What you should do: With no images included, output each entry below exactly as it appears.

-- Opening Marker --

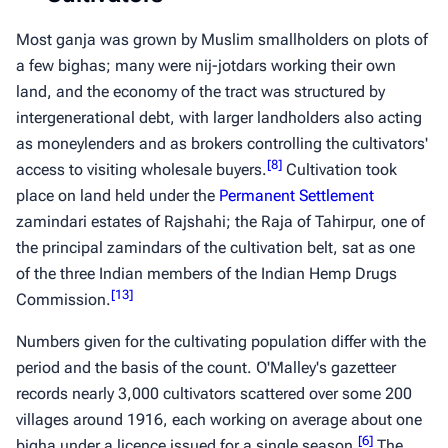
Most
ganja
was grown by Muslim smallholders on plots of
a few
bighas
; many were
nij-jotdars
working their own
land, and the economy of the tract was structured by
intergenerational debt, with larger landholders also acting
as moneylenders and as brokers controlling the cultivators'
[
8
]
access to visiting wholesale buyers.
Cultivation took
place on land held under the
Permanent Settlement
zamindari estates of Rajshahi; the Raja of Tahirpur, one of
the principal zamindars of the cultivation belt, sat as one
of the three Indian members of the Indian Hemp Drugs
[
13
]
Commission.
Numbers given for the cultivating population differ with the
period and the basis of the count. O'Malley's gazetteer
records nearly 3,000 cultivators scattered over some 200
villages around 1916, each working on average about one
[
6
]
bigha
under a licence issued for a single season.
The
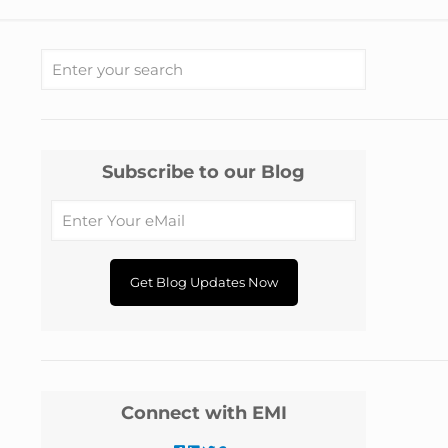
Subscribe to our Blog
Connect with EMI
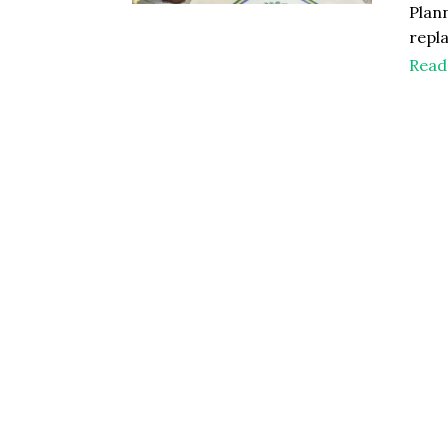
Plan
repl
Read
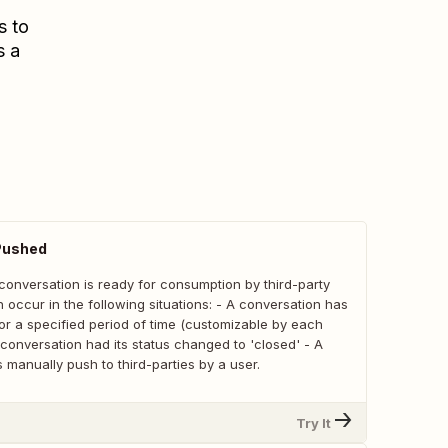
s to
s a
Pushed
conversation is ready for consumption by third-party
 occur in the following situations: - A conversation has
or a specified period of time (customizable by each
 conversation had its status changed to 'closed' - A
manually push to third-parties by a user.
Try It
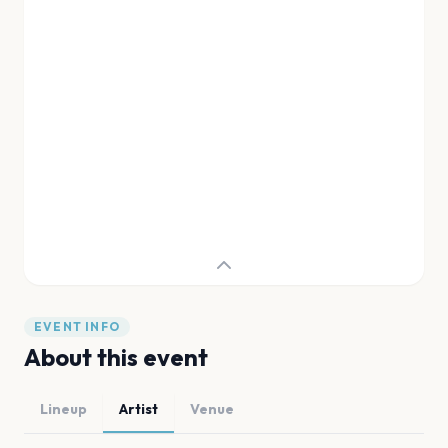
EVENT INFO
About this event
Lineup
Artist
Venue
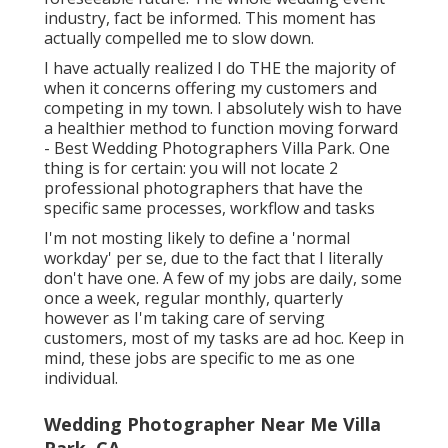
industry, fact be informed. This moment has
actually compelled me to slow down.
I have actually realized I do THE the majority of
when it concerns offering my customers and
competing in my town. I absolutely wish to have
a healthier method to function moving forward
- Best Wedding Photographers Villa Park. One
thing is for certain: you will not locate 2
professional photographers that have the
specific same processes, workflow and tasks
I'm not mosting likely to define a 'normal
workday' per se, due to the fact that I literally
don't have one. A few of my jobs are daily, some
once a week, regular monthly, quarterly
however as I'm taking care of serving
customers, most of my tasks are ad hoc. Keep in
mind, these jobs are specific to me as one
individual.
Wedding Photographer Near Me Villa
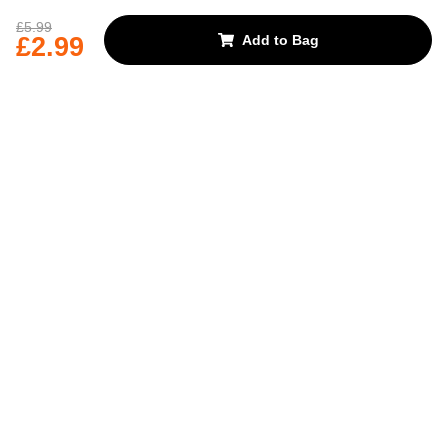
REJECT OPTIONAL
£5.99
£2.99
Add to Bag
Subscribe for the latest offers and products
By signing up, you are giving your consent to receive marketing emails
from Yorkshire Trading Company.
Sign up
Categories
Help & Support
About Us
Follow Us
© 2024, YTC
Cookies
Privacy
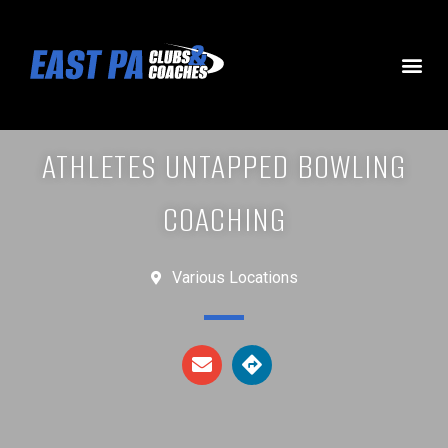
ATHLETES UNTAPPED BOWLING
COACHING
Various Locations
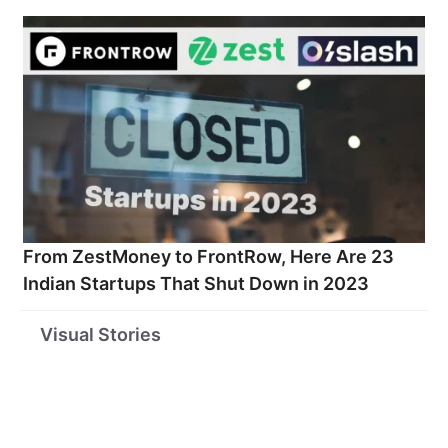
From ZestMoney to FrontRow, Here Are 23
Indian Startups That Shut Down in 2023
Startups
These 35 Are
Top 10 S
Visual Stories
Funded by Virat
India’s Coolest
Broker
Kohli
Startups as per
Compani
Business Today
India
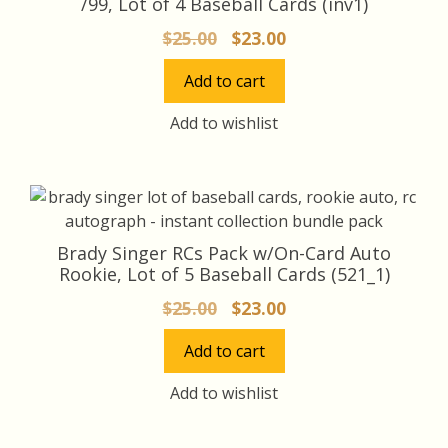
/99, Lot of 4 Baseball Cards (inv1)
Original
Current
$
25.00
$
23.00
price
price
Add to cart
was:
is:
$25.00.
$23.00.
Add to wishlist
Brady Singer RCs Pack w/On-Card Auto
Rookie, Lot of 5 Baseball Cards (521_1)
Original
Current
$
25.00
$
23.00
price
price
Add to cart
was:
is:
$25.00.
$23.00.
Add to wishlist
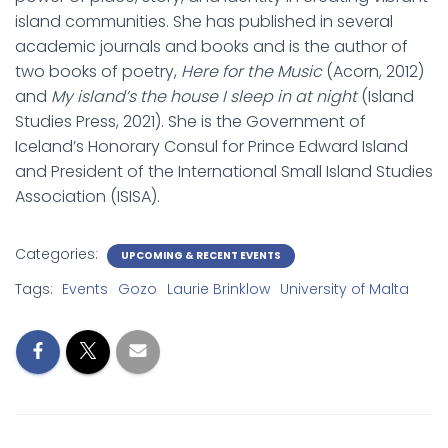
island communities. She has published in several
academic journals and books and is the author of
two books of poetry,
Here for the Music
(Acorn, 2012)
and
My island’s the house I sleep in at night
(Island
Studies Press, 2021). She is the Government of
Iceland’s Honorary Consul for Prince Edward Island
and President of the International Small Island Studies
Association (ISISA).
Categories:
UPCOMING & RECENT EVENTS
Tags:
Events
Gozo
Laurie Brinklow
University of Malta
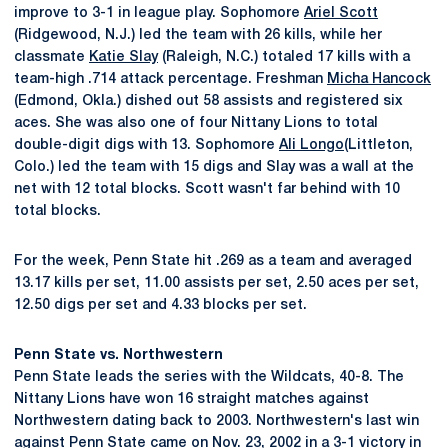
improve to 3-1 in league play. Sophomore
Ariel Scott
(Ridgewood, N.J.) led the team with 26 kills, while her
classmate
Katie Slay
(Raleigh, N.C.) totaled 17 kills with a
team-high .714 attack percentage. Freshman
Micha Hancock
(Edmond, Okla.) dished out 58 assists and registered six
aces. She was also one of four Nittany Lions to total
double-digit digs with 13. Sophomore
Ali Longo
(Littleton,
Colo.) led the team with 15 digs and Slay was a wall at the
net with 12 total blocks. Scott wasn't far behind with 10
total blocks.
For the week, Penn State hit .269 as a team and averaged
13.17 kills per set, 11.00 assists per set, 2.50 aces per set,
12.50 digs per set and 4.33 blocks per set.
Penn State vs. Northwestern
Penn State leads the series with the Wildcats, 40-8. The
Nittany Lions have won 16 straight matches against
Northwestern dating back to 2003. Northwestern's last win
against Penn State came on Nov. 23, 2002 in a 3-1 victory in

-- Closing Marker --

Answer section:
Most
ganja
was grown by Muslim smallholders on plots of
a few
bighas
; many were
nij-jotdars
working their own
land, and the economy of the tract was structured by
intergenerational debt, with larger landholders also acting
as moneylenders and as brokers controlling the cultivators'
[
8
]
access to visiting wholesale buyers.
Cultivation took
place on land held under the
Permanent Settlement
zamindari estates of Rajshahi; the Raja of Tahirpur, one of
the principal zamindars of the cultivation belt, sat as one
of the three Indian members of the Indian Hemp Drugs
[
13
]
Commission.
Numbers given for the cultivating population differ with the
period and the basis of the count. O'Malley's gazetteer
records nearly 3,000 cultivators scattered over some 200
villages around 1916, each working on average about one
[
6
]
bigha
under a licence issued for a single season.
The
Subscribe to our Blog
Connect with EMI
Plan
repl
Read
s to
s a
Pushed
conversation is ready for consumption by third-party
 occur in the following situations: - A conversation has
or a specified period of time (customizable by each
 conversation had its status changed to 'closed' - A
manually push to third-parties by a user.
Try It
EVENT INFO
About this event
Lineup
Artist
Venue
industry, fact be informed. This moment has
actually compelled me to slow down.
I have actually realized I do THE the majority of
when it concerns offering my customers and
competing in my town. I absolutely wish to have
a healthier method to function moving forward
- Best Wedding Photographers Villa Park. One
thing is for certain: you will not locate 2
professional photographers that have the
specific same processes, workflow and tasks
I'm not mosting likely to define a 'normal
workday' per se, due to the fact that I literally
don't have one. A few of my jobs are daily, some
once a week, regular monthly, quarterly
however as I'm taking care of serving
customers, most of my tasks are ad hoc. Keep in
mind, these jobs are specific to me as one
individual.
Wedding Photographer Near Me Villa
REJECT OPTIONAL
£5.99
£2.99
Add to Bag
Subscribe for the latest offers and products
By signing up, you are giving your consent to receive marketing emails
from Yorkshire Trading Company.
Sign up
Categories
Help & Support
About Us
Follow Us
© 2024, YTC
Cookies
Privacy
ATHLETES UNTAPPED BOWLING
COACHING
Various Locations
From ZestMoney to FrontRow, Here Are 23
Indian Startups That Shut Down in 2023
Startups
These 35 Are
Top 10 S
Visual Stories
Funded by Virat
India’s Coolest
Broker
Kohli
Startups as per
Compani
Business Today
India
/99, Lot of 4 Baseball Cards (inv1)
Original
Current
$
25.00
$
23.00
price
price
Add to cart
was:
is:
$25.00.
$23.00.
Add to wishlist
Brady Singer RCs Pack w/On-Card Auto
Rookie, Lot of 5 Baseball Cards (521_1)
Original
Current
$
25.00
$
23.00
price
price
Add to cart
was:
is:
$25.00.
$23.00.
Add to wishlist
island communities. She has published in several
academic journals and books and is the author of
two books of poetry,
Here for the Music
(Acorn, 2012)
and
My island’s the house I sleep in at night
(Island
Studies Press, 2021). She is the Government of
Iceland’s Honorary Consul for Prince Edward Island
and President of the International Small Island Studies
Association (ISISA).
Categories:
UPCOMING & RECENT EVENTS
Tags:
Events
Gozo
Laurie Brinklow
University of Malta
improve to 3-1 in league play. Sophomore
Ariel Scott
(Ridgewood, N.J.) led the team with 26 kills, while her
classmate
Katie Slay
(Raleigh, N.C.) totaled 17 kills with a
team-high .714 attack percentage. Freshman
Micha Hancock
(Edmond, Okla.) dished out 58 assists and registered six
aces. She was also one of four Nittany Lions to total
double-digit digs with 13. Sophomore
Ali Longo
(Littleton,
Colo.) led the team with 15 digs and Slay was a wall at the
net with 12 total blocks. Scott wasn't far behind with 10
total blocks.
For the week, Penn State hit .269 as a team and averaged
13.17 kills per set, 11.00 assists per set, 2.50 aces per set,
12.50 digs per set and 4.33 blocks per set.
Penn State vs. Northwestern
Penn State leads the series with the Wildcats, 40-8. The
Nittany Lions have won 16 straight matches against
Northwestern dating back to 2003. Northwestern's last win
against Penn State came on Nov. 23, 2002 in a 3-1 victory in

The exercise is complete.